*TASK DESCRIPTION:* With the pictures omitted, transcribe each line below exactly as it is.

*RECORD SET:*
= = = = =

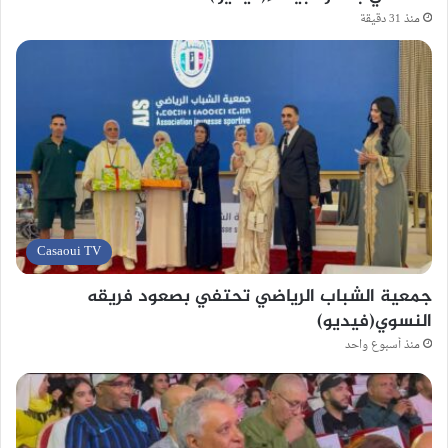
منذ 31 دقيقة
Casaoui TV
جمعية الشباب الرياضي تحتفي بصعود فريقه
النسوي(فيديو)
منذ أسبوع واحد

= = = = =

*TASK RESULT:*
منذ 31 دقيقة
Casaoui TV
جمعية الشباب الرياضي تحتفي بصعود فريقه
النسوي(فيديو)
منذ أسبوع واحد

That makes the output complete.